The growth of the Brazilian beef industry is partly due to strong demand from Asia – mainly from China and Hong Kong. These two markets accounted for nearly 44% of all beef exports from Brazil, according to USDA 2018.
A trade agreement signed in June between the South American Mercosur bloc and the European Union could open even more markets for the Brazilian beef packaging industry.
Antônio Camardelli, head of Abiec, said after the announced agreement that the pact could help Brazil gain access to potential new markets such as Indonesia and Thailand while increasing sales with existing partners. like the EU. "A deal of this magnitude is like an invitation card for talks with other countries and trading blocs," Camardelli told Reuters in July.

Once the deal is implemented, a 20% levy on beef imports into the EU will be levied.

] But on Friday, Ireland said it was ready to block the deal, unless Brazil took action on the Amazon.

In a statement, Irish Prime Minister Leo Varadkar described the attempt by "Orewellian" Bolsonaro to blame environmental groups for the fires. Varadkar said Ireland will monitor Brazil's environmental measures to see if the two-year Mercosur deal is to be blocked.

He added that Irish and European farmers could not be advised to use less pesticides and respect biodiversity in trade agreements with countries that were not subject to "sound environmental, labor and product standards".

In June, the Irish Farmers' Association called on Ireland not to ratify the agreement, as its terms would penalize European beef farmers.
  In the Amazon forest raging fires. Here's how to slow down the total rainforest loss.
According to the Organization for Economic Co-operation, the Brazilian beef industry is expected to continue to expand, supported by natural resources, availability of grassland and global demand and development (OECD).
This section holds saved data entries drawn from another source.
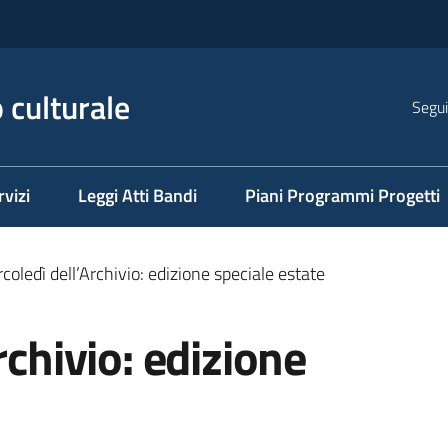
 culturale
Segui
rvizi
Leggi Atti Bandi
Piani Programmi Progetti
rcoledì dell’Archivio: edizione speciale estate
rchivio: edizione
And this growth is accompanied by high environmental costs.

The Brazilian Space Exploration Center (INPE) announced this week that the number of fires in Brazil is 80% higher than last year. More than half of them are located in the Amazon and are a disaster for the environment and local ecology.
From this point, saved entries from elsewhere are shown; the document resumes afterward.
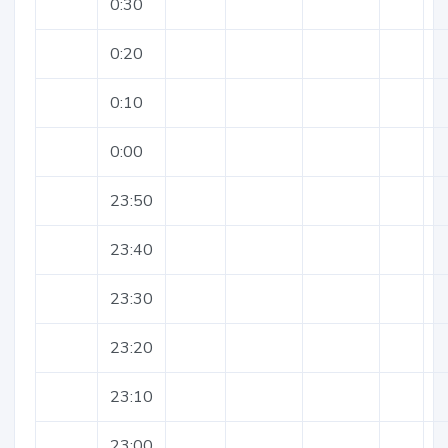
0:30
0:20
0:10
0:00
23:50
23:40
23:30
23:20
23:10
23:00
Alberto Setzer, a senior scientist at INPE, told CNN that burning from small-scale farming practices to new deforestation can reach out to mechanized people and modern agribusiness projects.
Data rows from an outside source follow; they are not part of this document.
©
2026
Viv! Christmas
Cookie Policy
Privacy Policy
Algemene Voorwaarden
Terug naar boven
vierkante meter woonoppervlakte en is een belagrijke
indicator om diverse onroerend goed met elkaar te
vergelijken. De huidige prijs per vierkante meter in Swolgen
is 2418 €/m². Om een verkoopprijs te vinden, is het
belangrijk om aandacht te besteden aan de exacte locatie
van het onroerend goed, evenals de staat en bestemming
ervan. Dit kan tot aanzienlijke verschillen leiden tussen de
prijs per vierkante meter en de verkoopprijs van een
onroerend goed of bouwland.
Farmers wait until the dry season to burn and clear land so their cattle can graze, but this year's destruction has been described as unprecedented. Environmentalists blame Bolsonaro for this upswing, which, according to its own information, has encouraged ranchers, farmers and loggers to use and burn the rainforest as unpunished as ever.

  Bush fires are burning in the Brazilian state of Mato Grosso on 20 August.

Bolsonaro has rejected the allegations of responsibility for the fires, but there seems to be a significant shift on the move.

And if rainforest salvage is not enough to convince carnivores not to eat Brazilian beef anymore – the greenhouse gas emissions caused by livestock could be high.
Beef accounts for 41% of farmyard GHG emissions, accounting for 14.5% of total global emissions. And methane – the greenhouse gas that cattle produce from both sides – is 25 times stronger than carbon dioxide.
In an alarming report from the United Nations Intergovernmental Panel on Climate Change (IPCC) last year, it said we could change our diet to make 20% of our efforts to prevent global temperatures from being 2 ° C above pre-industrial levels Level rise. Namely, to eat less meat.

Nevertheless, according to the Organization for Economic Co-operation and Development (OECD) and the Food and Agriculture Organization of the United States, worldwide consumption of beef will continue to increase in the next decade (FAO).

A joint report has predicted that global output would increase by 16% between 2017 and 2027 to meet demand.

Most of this expansion will take place in developing countries like Brazil.

This has been contributed by CNN's Arnaud Siad report from London.